All too often, we take search for granted.
Google works amazingly well—so much so that it’s painfully obvious where enterprise search hasn’t kept up. Trying to find something in our day-to-day work just isn’t as seamless as trying to find something on the Internet.
Why is that? Simply put, enterprise search is hard. Each company’s content is unique to that company, unlike the shared web that billions of people search daily. Within a company, employees are usually looking for specific, unrepeated information, rather than any of a million pages on the web which might answer the same question. And all this content is usually comprehensible only by those working at the company, making it hard to learn from usage patterns and feedback.
Given the complexity, enterprise search has been years behind web search for far too long. Here’s what it’ll take to catch up.
There’s a lot of functionality you’d expect the search feature in popular SaaS tools to have, but most of the time, their native search simply doesn’t work. That’s because they often miss out on some of the basics.
Enterprise search should search across all of your content, not just document titles. It should come with knowledge of standard acronyms and synonyms, automatically including results that mention “Chief Executive Officer'' when you search for “CEO,” and results that mention “holiday calendar” when you search for “vacation calendar.” It should also understand that different parts of your search query are intended for different purposes; when you search for “board meeting slides,'' it should know to surface the slides not just because of what they contain, but what they are.
Ranking algorithms should constantly learn from feedback. If you click on a search result low down the list, it should understand that the result probably should’ve been higher, while being careful not to overfit to this one data point (unlike with Google search, feedback signals here are much sparser and less reliable). In the not infrequent moments when you slip up, it should recognize and correct your typos, based on the language of your company.
All of this should exist in one unified interface across all apps, with no manual tuning required, ready to go from Day 1.
Typing in keywords and hoping for a match has been the dominant paradigm for search. But often, that’s not enough. Sometimes you might remember what a document talked about, but not how it was worded. Enterprise search should come with built-in semantic search, so you can look for information the way you remembered it—even if you replace “what’s the wifi password” with “where are the internet settings.”
Of course, how you communicate within your company could differ very wildly from other companies. Depending on if you build software or grow fruit, “apple” could refer to a few different concepts. An effective enterprise search system needs custom deep learning models to help it understand your company’s specific language. These models not only drive semantic search, but also learn what words you and your colleagues use as synonyms—whether it's that project that got renamed, or the clever acronym you created for it. The amount of data in a company is usually many orders of magnitude smaller than the web or public datasources, so robust domain adaptation on such low volume requires careful, nuanced application of transfer learning.
Your company is unique. Different teams work on different documents, talk about varied projects, and use an assortment of software in their own idiosyncratic ways. None of that is shared by other companies, yet understanding all of that is critical to a search experience that just works. Constantly building a knowledge graph of all the buzzing activity within your company enables search to surface the most important, relevant and fresh content, for every query. Graph learning techniques also enable an understanding of how all documents, people, and concepts within the company relate to each other.
Aggregated data from various sources should provide a 360-degree view of all your employees—who they are, what they work on, who they work closely with, and what they’ve been up to. A similar view for customers should help teams track leads and opportunities in one unified interface.
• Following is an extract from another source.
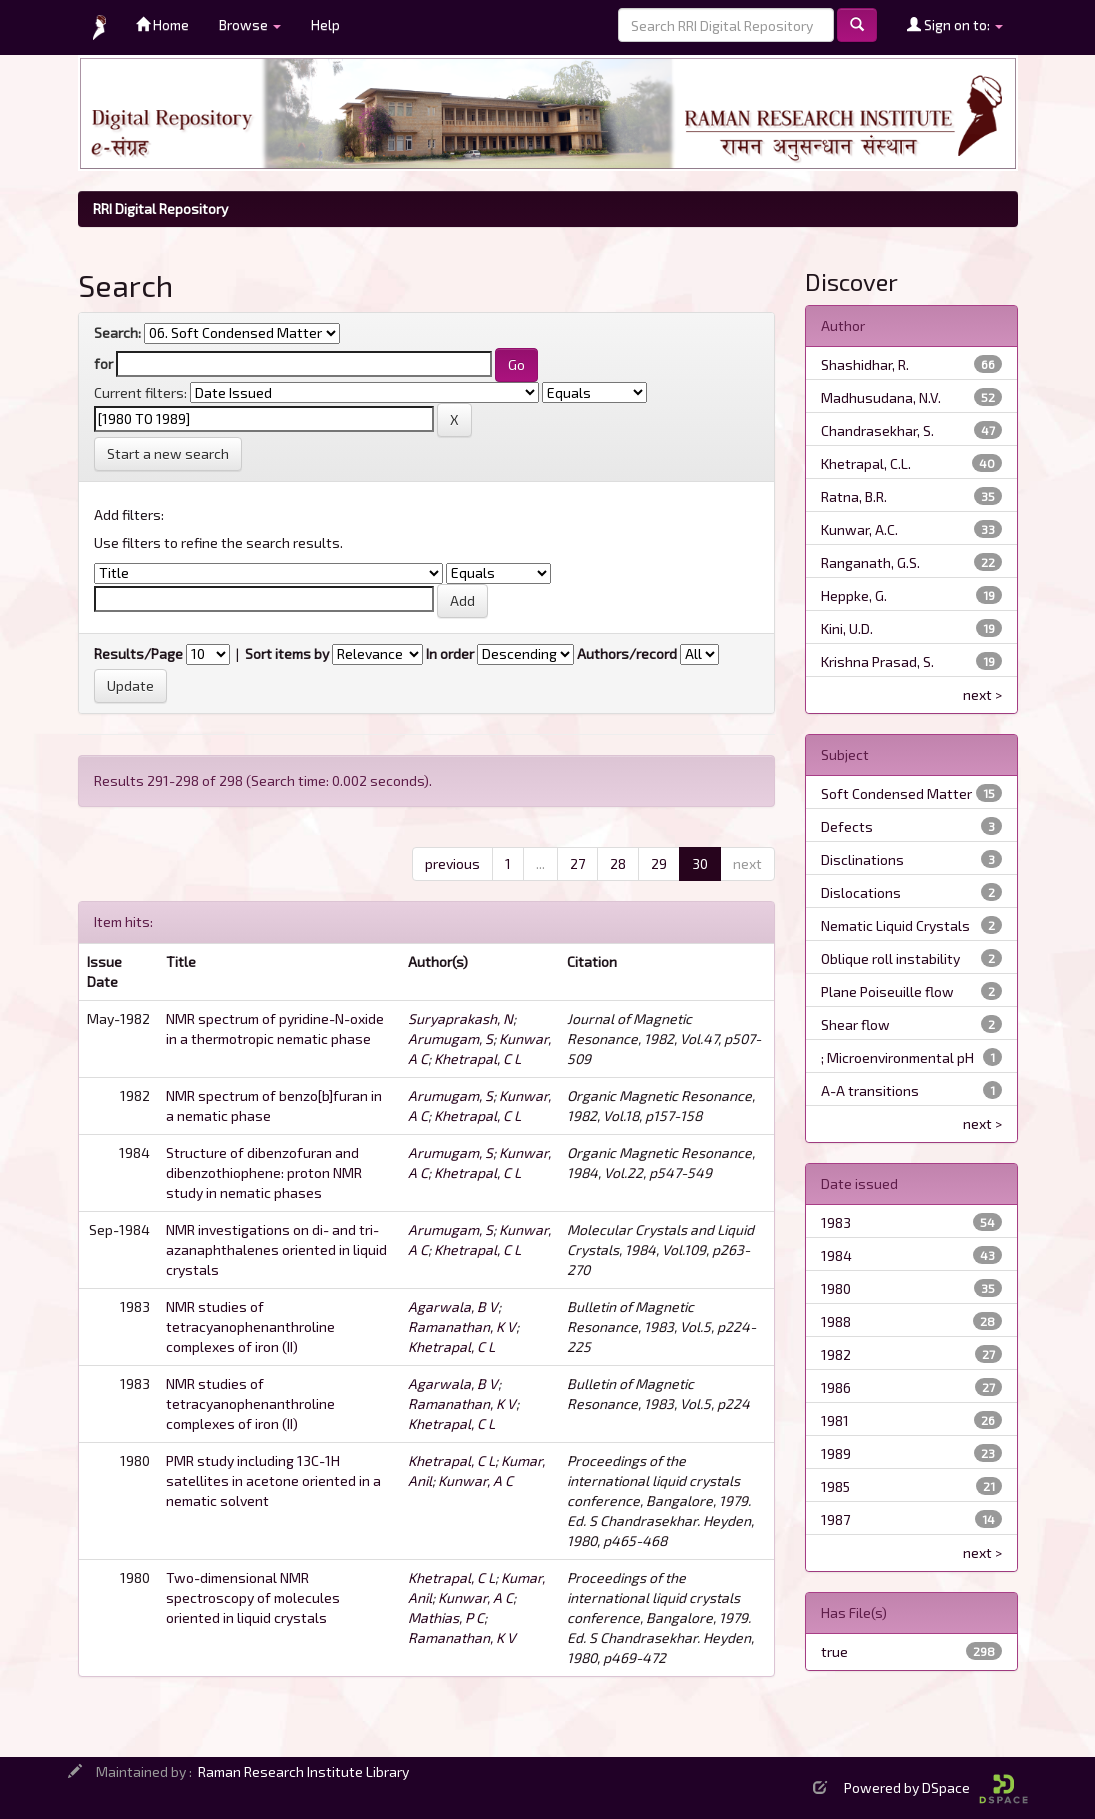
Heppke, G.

What you need to know to get work done is very different from what other people in the company might need. A search for, say, “quarterly goals'' should take into account if you’re a software engineer or a sales account executive, instead of just showing the same results to everyone. Every search should be deeply personalized, and the ranking algorithms should leverage an understanding of the documents you work on, the tools you use, the projects you talk about, and the region you work from. The knowledge graph must inform the search system which of your coworkers’ content you care about the most, and use that to make sure every search is tailored specifically for you. This understanding of each user should be further used in the autocomplete feature when suggesting queries and documents to quickly get you what you need.
Building a great search experience for the enterprise requires solving previously unsurmounted challenges. It requires deeply understanding how you work, and what information matters to you. At Glean, we tackle these problems every day. And we’re excited to give teams the work assistant that catches enterprise search up to where it should be.